L'editoriale

La tenuta elvetica e la linea della BNS

L'economia svizzera ha tenuto meglio di molte altre, sia durante il biennio pandemico sia durante la guerra in Ucraina
Lino Terlizzi
Lino Terlizzi
25.03.2022 06:00

L’economia svizzera ha tenuto e tiene meglio di molte altre. Ciò è stato vero per il biennio pandemico 2020-2021 ed è vero per ora anche per questo 2022 segnato ancora da code di coronavirus e dalla guerra in Ucraina. Le precedenti previsioni di crescita evidentemente non possono essere confermate, c’è un inevitabile rallentamento, ma per adesso stiamo parlando ancora di una crescita elvetica ragionevole. Nei giorni passati la Segreteria di Stato dell’economia (SECO) ha indicato una previsione del 2,8% per quest’anno, ieri la Banca nazionale svizzera (BNS) ha affermato di prevedere un circa 2,5%; si tratta rispettivamente di 0,2 punti e di 0,5 punti in meno rispetto alle previsioni dei mesi scorsi, ma in entrambi i casi sono cifre da economia in tenuta. A proposito di BNS, è lecito però chiedersi se il suo contributo alla tenuta dell’economia svizzera possa essere maggiore, attraverso un cambiamento di linea.

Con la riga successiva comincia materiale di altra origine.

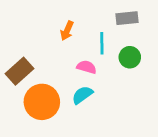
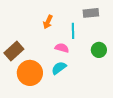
green circle: (130, 57) -> (99, 50), moved

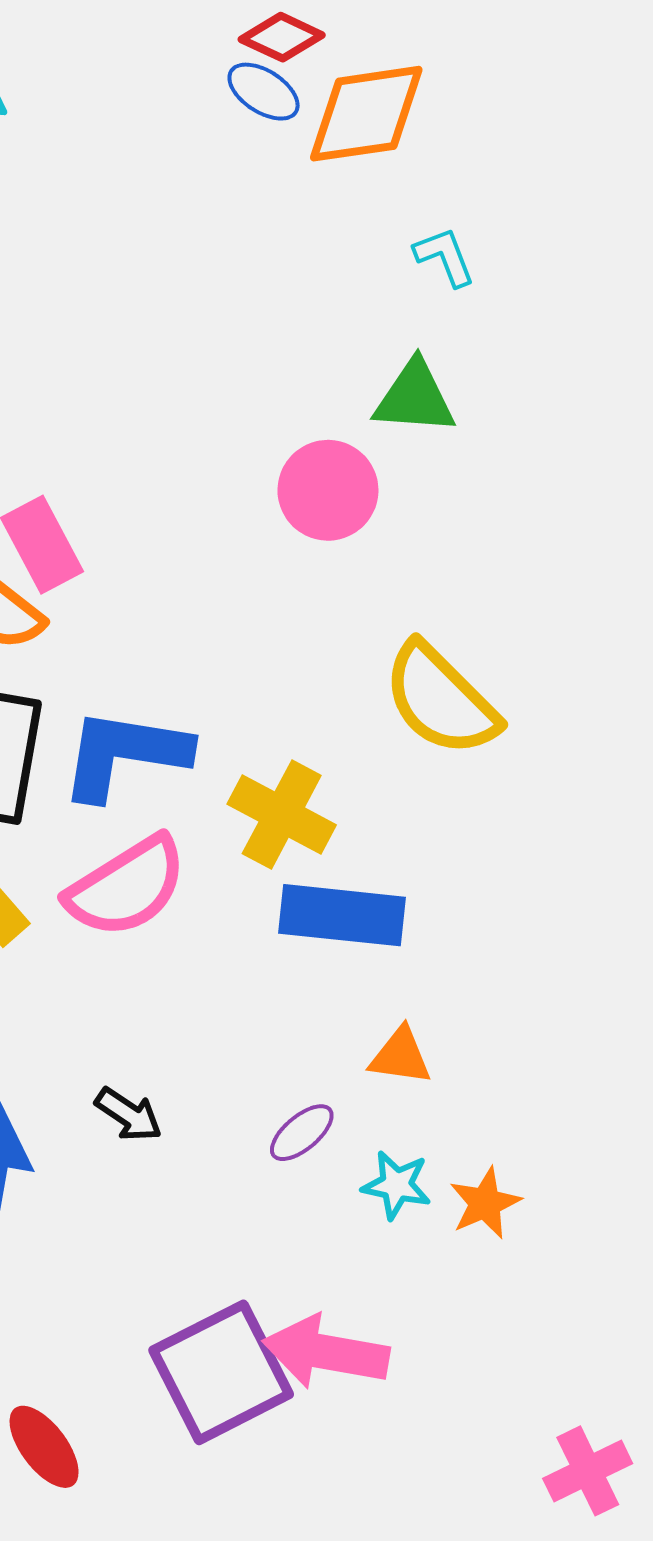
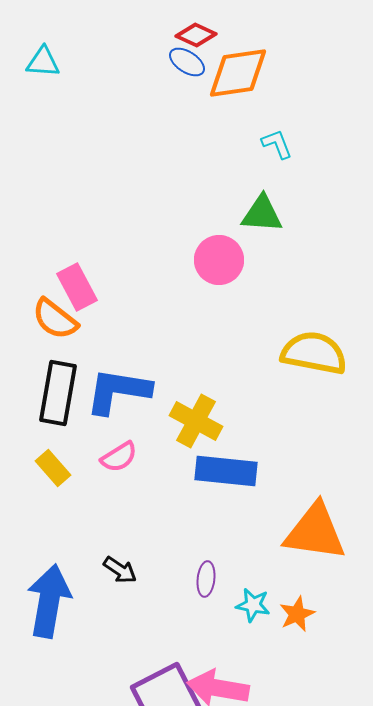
yellow semicircle: (441, 700) -> (314, 353), moved, turned 146
pink semicircle: (127, 887) -> (119, 457), size x0.6
orange triangle: (400, 1056) -> (315, 532), moved, size x2.0
purple ellipse: (302, 1133) -> (206, 579), turned -44

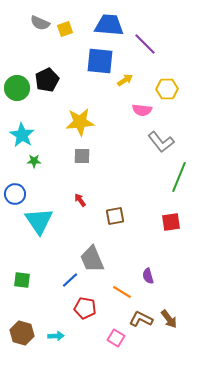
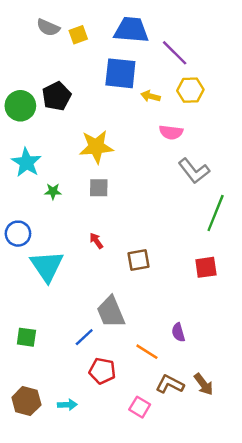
yellow arrow: (125, 80) -> (151, 96), turned -133
yellow hexagon: (167, 89) -> (190, 90), moved
green star: (34, 161) -> (53, 191), moved

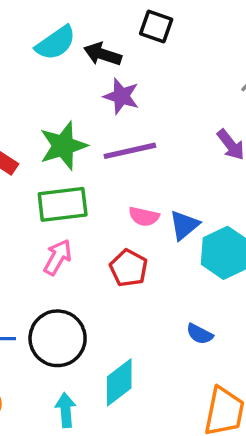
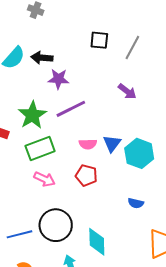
black square: (156, 27) -> (99, 40), moved
pink arrow: (58, 257) -> (44, 179), turned 100
cyan diamond: (119, 382) -> (97, 242), turned -40

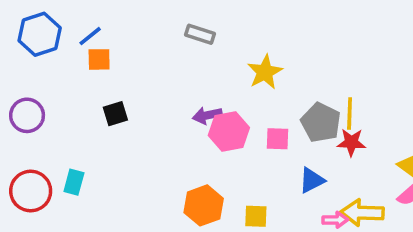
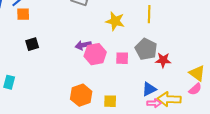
yellow star: (265, 72) -> (115, 21), turned -30
yellow line: (350, 114) -> (149, 14), moved
blue triangle: (312, 180) -> (149, 89), moved

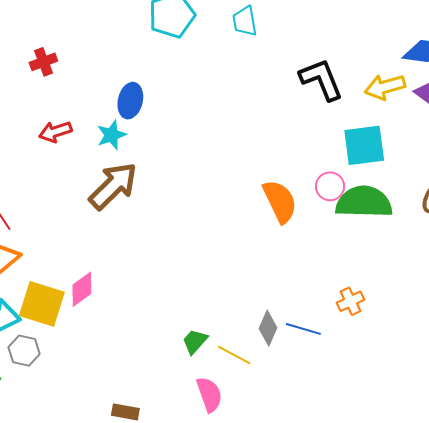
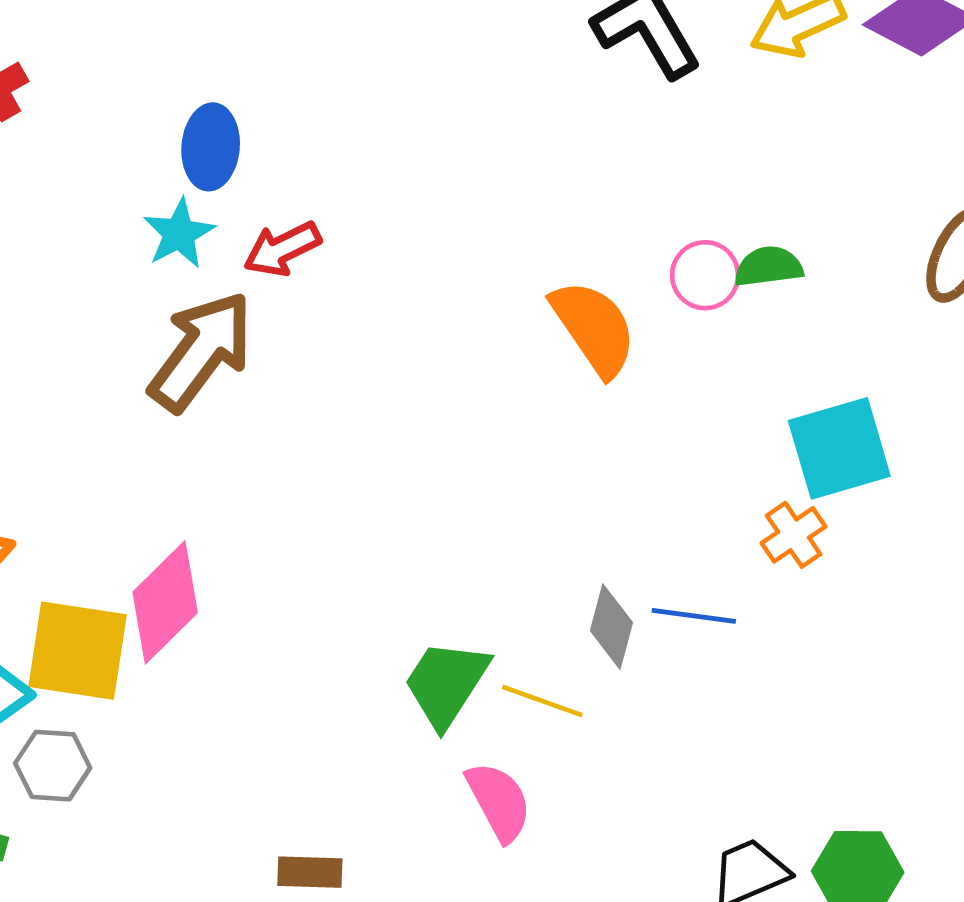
red arrow: (55, 132) -> (282, 249), moved
cyan square: (364, 145) -> (839, 448), moved
green semicircle: (364, 202) -> (769, 267), moved, size x0.5
pink diamond: (82, 289) -> (165, 602), size x1.4
green trapezoid: (195, 341) -> (446, 683), size x1.5

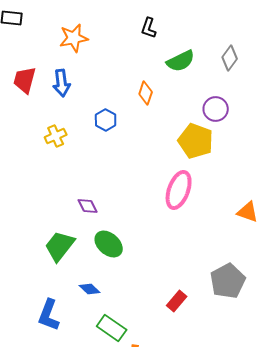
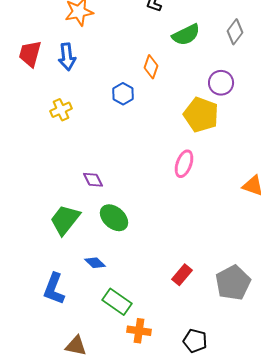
blue hexagon: (106, 120) -> (123, 94), moved
pink ellipse: (179, 190) -> (184, 164), size x0.7
gray pentagon: (228, 281) -> (233, 283), moved

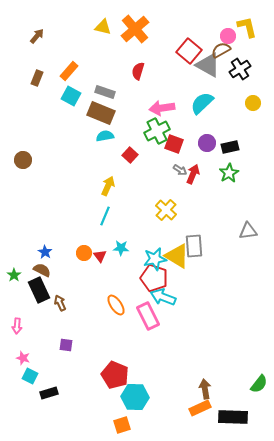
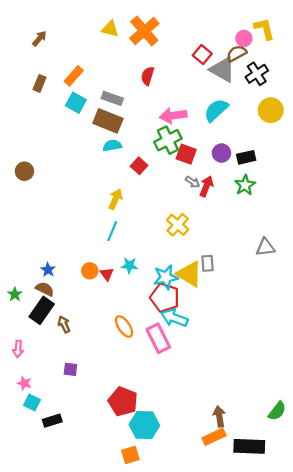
red square: (189, 51) -> (202, 55), size x0.7
yellow circle: (253, 103) -> (271, 110), size x1.5
gray rectangle: (194, 246) -> (208, 263), size x0.7
black rectangle: (39, 290) -> (42, 310), turned 60

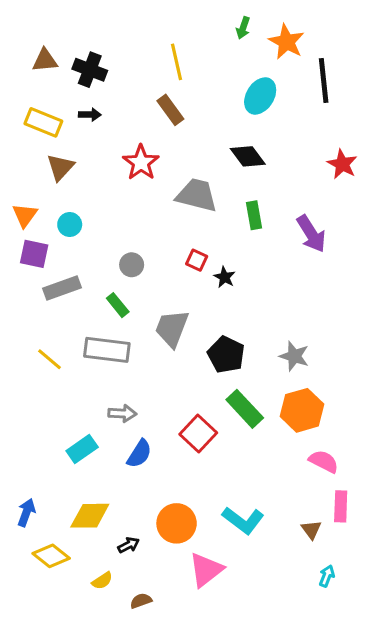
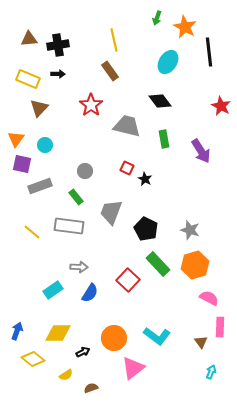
black cross: (90, 70) -> (58, 45), turned -30

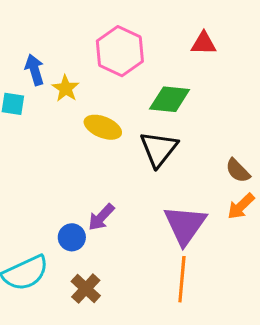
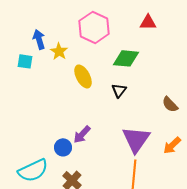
yellow ellipse: (103, 127) -> (83, 76), turned 40
black triangle: (159, 149) -> (119, 90), size x0.6
orange arrow: (241, 206) -> (172, 145), moved

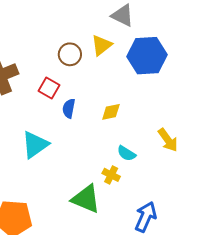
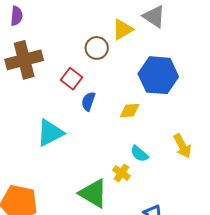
yellow triangle: (102, 45) -> (123, 29), moved
blue hexagon: (147, 56) -> (158, 75), moved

L’istituto centrale elvetico ha confermato la sua posizione, che poggia ormai da molto tempo su due pilastri: interventi sul mercato con acquisti di valute estere, soprattutto di euro; tassi di interesse negativi sul franco, con il tasso di riferimento a -0,75%. L’obiettivo è sempre frenare l’ascesa del franco, che quando diventa troppo forte crea ostacoli all’export svizzero. Questa linea BNS ha appunto frenato il franco, ma non ha cancellato il suo trend al rialzo, perché la valuta elvetica è spinta dalla stessa tenuta del sistema Paese e dal fatto che è un bene rifugio per gli investitori. La BNS negli anni scorsi ha comprato tempo, ha aiutato le imprese svizzere esportatrici nell’adattarsi all’ulteriore forza del franco, cosa che la gran parte di esse ha avuto la capacità di fare, come mostra il livello ancora elevato dell’export.

Con il passare degli anni gli spazi di manovra si sono però fatti più stretti e al tempo stesso sono cresciuti i costi di questa linea. I tassi negativi hanno compresso i margini di banche e società finanziarie, oltre che di molti investitori privati e istituzionali, casse pensioni comprese. Gli acquisti di valute estere hanno ampliato moltissimo il bilancio della BNS, con riserve valutarie che sono attorno ai 1.000 miliardi di franchi, moltiplicate quasi per quattro rispetto al 2011. Il fatto che l’anno scorso l’istituto abbia acquistato per 21,1 miliardi, e non per ben 110 miliardi come nel 2020, è una consolazione relativa. La BNS afferma di saper gestire questo enorme bilancio e le si può credere, vista la media dei suoi risultati; ma resta il fatto che la sua esposizione ai rischi di mercato continua a essere grande.

In più, l’aumento dell’inflazione a livello internazionale sta facendo emergere più chiaramente un vantaggio del franco forte: i beni esteri necessari di fatto costano meno e la valuta forte evita l’importazione di rincaro. Pur in rialzo, l’inflazione elvetica resta molto più bassa di quella di tanti altri Paesi. Frenare ancora il franco ora è anche in parte inutile: gli ostacoli in più sull’export (ma quanti possono essere ancora?) sono più compensati di prima dai vantaggi sull’import. Una parte delle banche centrali, e tra queste la Fed americana, ha cominciato ad aumentare i tassi contro l’inflazione e ciò pure crea un contesto più favorevole per ritocchi all’insù dei bassissimi tassi elvetici. L’Eurozona è area principale per gli scambi svizzeri e la BNS guarda soprattutto alla BCE, che ancora non si è mossa sui tassi. In tempi normali si può comprendere questa attenzione alla BCE, per non far apprezzare troppo il franco sull’euro. Ma siamo attorno all’1 a 1 con l’euro, quanto ancora si può frenare il franco e con quali costi? Con l’inflazione mondiale più alta, a maggior ragione la BNS dovrebbe considerare una forte diminuzione degli acquisti di valute e i primi rialzi, dopo lungo tempo, dei tassi elvetici.